==== ENTRIES SUPPLIED ====
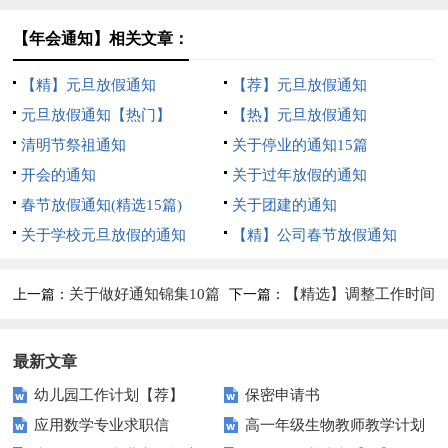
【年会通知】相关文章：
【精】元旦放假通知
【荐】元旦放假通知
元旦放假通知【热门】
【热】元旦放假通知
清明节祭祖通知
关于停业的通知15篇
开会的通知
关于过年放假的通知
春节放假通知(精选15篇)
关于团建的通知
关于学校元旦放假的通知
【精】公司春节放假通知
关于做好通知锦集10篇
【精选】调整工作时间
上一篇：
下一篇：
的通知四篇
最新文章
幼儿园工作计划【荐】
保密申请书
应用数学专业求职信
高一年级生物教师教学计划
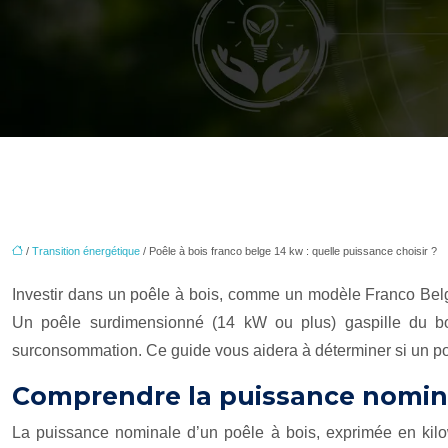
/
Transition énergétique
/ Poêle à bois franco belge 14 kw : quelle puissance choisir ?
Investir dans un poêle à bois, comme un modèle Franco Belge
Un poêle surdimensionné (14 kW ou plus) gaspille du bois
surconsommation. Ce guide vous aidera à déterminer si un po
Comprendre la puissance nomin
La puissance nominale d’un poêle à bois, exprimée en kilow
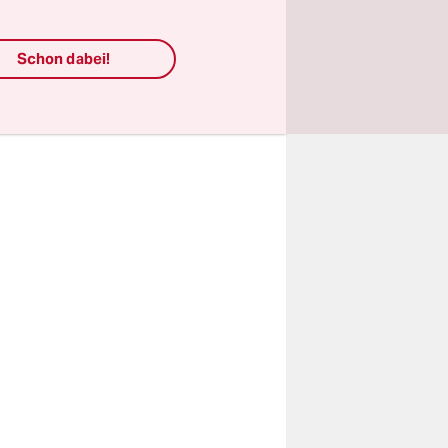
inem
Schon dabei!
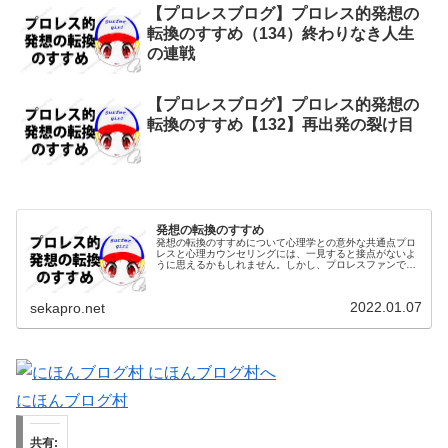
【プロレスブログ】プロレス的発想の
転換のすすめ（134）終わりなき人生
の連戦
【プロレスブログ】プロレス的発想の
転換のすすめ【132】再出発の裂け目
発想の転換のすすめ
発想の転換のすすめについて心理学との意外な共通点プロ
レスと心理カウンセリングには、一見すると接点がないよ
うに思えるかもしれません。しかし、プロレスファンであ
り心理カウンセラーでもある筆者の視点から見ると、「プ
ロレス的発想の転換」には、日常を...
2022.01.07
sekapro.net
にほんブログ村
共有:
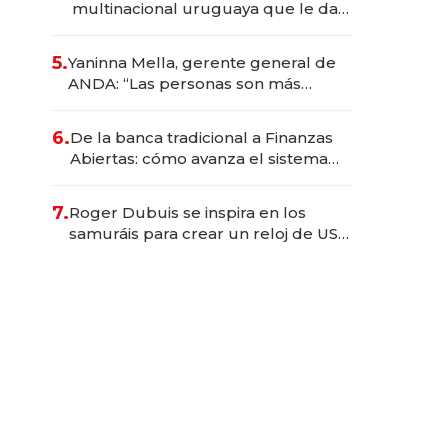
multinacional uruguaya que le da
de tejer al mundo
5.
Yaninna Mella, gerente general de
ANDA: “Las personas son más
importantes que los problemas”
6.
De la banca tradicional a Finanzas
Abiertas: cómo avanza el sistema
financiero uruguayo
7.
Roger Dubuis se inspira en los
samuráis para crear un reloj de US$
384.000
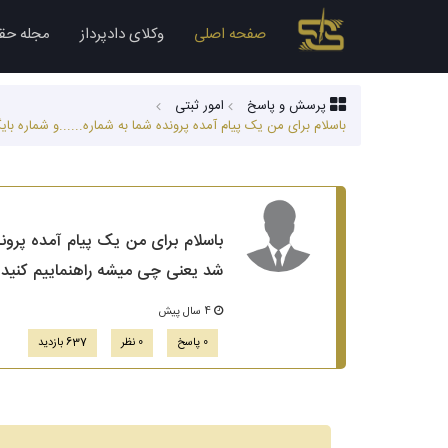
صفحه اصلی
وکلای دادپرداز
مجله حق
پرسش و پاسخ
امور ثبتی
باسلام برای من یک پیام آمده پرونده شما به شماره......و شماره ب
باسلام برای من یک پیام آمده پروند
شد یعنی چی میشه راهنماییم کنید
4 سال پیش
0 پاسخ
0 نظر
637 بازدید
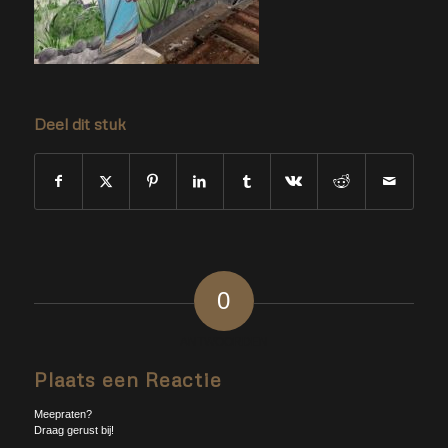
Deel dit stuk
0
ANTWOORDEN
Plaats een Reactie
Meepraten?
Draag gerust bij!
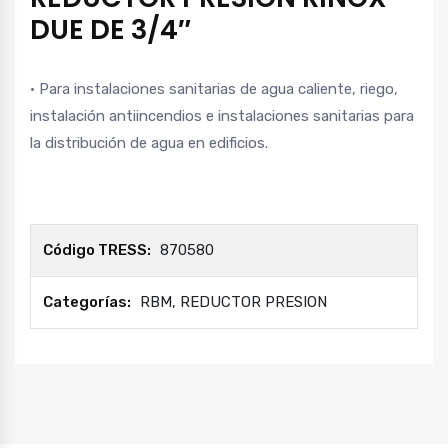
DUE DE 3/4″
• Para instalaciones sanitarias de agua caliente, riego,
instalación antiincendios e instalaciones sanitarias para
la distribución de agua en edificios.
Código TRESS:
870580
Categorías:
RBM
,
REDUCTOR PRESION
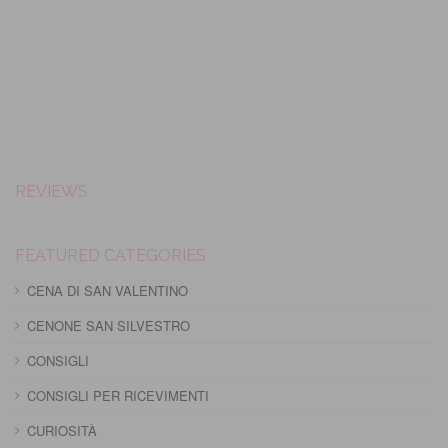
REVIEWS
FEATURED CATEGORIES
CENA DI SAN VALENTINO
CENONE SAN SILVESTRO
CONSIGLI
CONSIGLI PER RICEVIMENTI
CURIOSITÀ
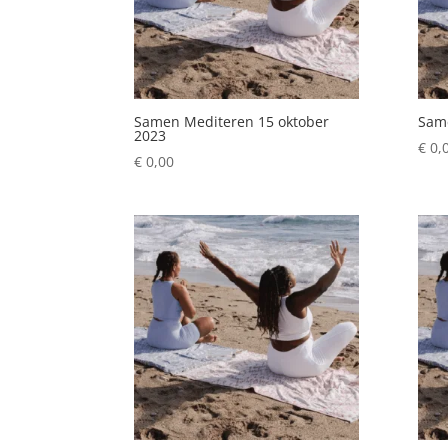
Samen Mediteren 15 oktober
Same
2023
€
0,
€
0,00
====
==== ENTRIES SUPPLIED ====
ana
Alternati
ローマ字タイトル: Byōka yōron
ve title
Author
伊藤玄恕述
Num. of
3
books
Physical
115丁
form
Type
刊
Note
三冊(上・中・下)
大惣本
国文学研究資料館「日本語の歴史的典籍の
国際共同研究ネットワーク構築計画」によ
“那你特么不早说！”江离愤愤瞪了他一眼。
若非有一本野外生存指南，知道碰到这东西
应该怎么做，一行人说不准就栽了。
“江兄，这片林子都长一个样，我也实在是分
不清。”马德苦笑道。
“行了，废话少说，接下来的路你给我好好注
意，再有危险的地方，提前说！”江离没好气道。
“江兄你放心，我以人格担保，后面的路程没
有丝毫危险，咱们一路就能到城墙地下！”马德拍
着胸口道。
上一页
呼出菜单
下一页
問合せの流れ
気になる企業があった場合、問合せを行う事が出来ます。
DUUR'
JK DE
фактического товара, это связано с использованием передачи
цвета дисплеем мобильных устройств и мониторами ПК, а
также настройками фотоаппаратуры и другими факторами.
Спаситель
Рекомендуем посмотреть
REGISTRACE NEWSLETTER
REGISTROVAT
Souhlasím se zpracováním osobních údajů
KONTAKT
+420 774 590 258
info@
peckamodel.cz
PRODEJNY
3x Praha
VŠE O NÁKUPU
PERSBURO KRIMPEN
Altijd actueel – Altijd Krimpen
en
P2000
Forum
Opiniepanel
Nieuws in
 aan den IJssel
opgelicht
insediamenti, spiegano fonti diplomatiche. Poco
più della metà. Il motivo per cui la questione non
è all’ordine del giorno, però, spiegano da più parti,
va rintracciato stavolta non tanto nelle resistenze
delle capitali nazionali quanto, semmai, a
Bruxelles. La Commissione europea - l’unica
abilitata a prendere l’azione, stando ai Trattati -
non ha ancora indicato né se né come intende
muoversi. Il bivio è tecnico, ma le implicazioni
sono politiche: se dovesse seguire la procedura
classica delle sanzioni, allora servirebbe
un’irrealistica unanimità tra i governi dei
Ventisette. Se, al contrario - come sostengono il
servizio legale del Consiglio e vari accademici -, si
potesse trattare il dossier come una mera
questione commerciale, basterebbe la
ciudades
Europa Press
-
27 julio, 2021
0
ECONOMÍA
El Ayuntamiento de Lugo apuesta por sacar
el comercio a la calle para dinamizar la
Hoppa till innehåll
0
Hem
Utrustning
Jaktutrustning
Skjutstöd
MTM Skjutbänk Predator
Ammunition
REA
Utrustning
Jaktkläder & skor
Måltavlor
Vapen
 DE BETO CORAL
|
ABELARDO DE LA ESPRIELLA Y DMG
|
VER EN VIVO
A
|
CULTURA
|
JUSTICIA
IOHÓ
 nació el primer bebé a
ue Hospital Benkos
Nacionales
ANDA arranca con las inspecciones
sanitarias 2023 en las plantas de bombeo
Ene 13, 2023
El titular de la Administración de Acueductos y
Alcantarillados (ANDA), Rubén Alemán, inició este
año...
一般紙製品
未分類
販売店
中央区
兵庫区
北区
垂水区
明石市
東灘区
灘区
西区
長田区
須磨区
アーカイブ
====
==== ENTRIES SUPPLIED ====
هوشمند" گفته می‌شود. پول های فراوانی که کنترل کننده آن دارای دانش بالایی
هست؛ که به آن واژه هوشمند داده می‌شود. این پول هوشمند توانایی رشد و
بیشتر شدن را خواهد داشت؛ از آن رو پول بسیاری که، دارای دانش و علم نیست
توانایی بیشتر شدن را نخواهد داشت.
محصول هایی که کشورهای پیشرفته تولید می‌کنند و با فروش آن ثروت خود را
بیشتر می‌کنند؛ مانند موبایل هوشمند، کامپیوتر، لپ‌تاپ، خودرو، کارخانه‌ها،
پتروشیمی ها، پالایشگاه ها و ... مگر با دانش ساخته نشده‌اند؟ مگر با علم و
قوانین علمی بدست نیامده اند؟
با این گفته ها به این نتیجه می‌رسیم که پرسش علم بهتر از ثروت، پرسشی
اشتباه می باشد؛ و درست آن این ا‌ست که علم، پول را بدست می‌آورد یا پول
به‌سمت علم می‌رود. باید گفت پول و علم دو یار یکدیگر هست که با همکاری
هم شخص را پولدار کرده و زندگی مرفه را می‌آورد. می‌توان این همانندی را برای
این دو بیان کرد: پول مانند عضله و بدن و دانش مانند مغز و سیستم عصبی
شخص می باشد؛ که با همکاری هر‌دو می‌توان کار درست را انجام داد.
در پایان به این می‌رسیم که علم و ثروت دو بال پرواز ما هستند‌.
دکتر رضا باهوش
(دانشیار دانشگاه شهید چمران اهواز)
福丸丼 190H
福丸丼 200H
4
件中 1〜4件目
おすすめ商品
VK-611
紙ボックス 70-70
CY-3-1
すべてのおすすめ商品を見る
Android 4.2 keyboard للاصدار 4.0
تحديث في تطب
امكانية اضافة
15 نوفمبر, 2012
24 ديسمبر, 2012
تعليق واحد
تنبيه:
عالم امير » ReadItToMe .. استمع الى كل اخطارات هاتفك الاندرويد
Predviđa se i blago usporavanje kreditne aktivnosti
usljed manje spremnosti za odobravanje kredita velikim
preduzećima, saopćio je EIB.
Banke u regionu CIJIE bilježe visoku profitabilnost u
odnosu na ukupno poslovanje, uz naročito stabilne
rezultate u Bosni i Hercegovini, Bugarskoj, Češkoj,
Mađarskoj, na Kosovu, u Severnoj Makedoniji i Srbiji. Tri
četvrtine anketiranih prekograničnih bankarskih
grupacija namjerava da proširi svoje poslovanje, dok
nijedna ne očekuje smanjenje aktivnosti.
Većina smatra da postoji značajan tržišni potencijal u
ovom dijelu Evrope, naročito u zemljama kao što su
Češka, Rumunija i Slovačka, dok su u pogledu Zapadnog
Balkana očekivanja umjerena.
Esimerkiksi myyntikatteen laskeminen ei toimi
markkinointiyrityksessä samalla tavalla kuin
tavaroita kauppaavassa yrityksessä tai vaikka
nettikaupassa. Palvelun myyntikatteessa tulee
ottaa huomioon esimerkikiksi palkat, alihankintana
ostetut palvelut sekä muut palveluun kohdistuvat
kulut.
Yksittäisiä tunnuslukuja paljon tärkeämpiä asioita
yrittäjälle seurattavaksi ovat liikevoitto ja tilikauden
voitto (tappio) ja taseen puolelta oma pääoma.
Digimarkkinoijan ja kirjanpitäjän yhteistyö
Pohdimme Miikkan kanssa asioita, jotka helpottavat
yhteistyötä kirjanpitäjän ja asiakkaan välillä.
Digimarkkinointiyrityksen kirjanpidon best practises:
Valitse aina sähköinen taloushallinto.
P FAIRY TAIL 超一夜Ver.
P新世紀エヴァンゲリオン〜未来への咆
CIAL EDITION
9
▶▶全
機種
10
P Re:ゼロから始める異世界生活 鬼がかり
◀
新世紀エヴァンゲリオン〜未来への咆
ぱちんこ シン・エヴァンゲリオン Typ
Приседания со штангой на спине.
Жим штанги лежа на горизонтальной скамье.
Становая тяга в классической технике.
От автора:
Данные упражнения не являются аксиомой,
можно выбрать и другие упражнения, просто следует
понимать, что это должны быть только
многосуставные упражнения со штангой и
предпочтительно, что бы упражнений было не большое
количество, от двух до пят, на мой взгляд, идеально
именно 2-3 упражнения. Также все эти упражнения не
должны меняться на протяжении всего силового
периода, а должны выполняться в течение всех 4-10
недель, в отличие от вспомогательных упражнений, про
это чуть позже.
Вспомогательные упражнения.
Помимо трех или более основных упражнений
====
**WORK TO BE COMPLETED:**
Take the listing above and repeat exactly the lines from the one containing "периода, а должны" through the one containing "Помимо трех или более основных упражнений", both included.

**OUTPUT FOR THIS TASK:**
периода, а должны выполняться в течение всех 4-10
недель, в отличие от вспомогательных упражнений, про
это чуть позже.
Вспомогательные упражнения.
Помимо трех или более основных упражнений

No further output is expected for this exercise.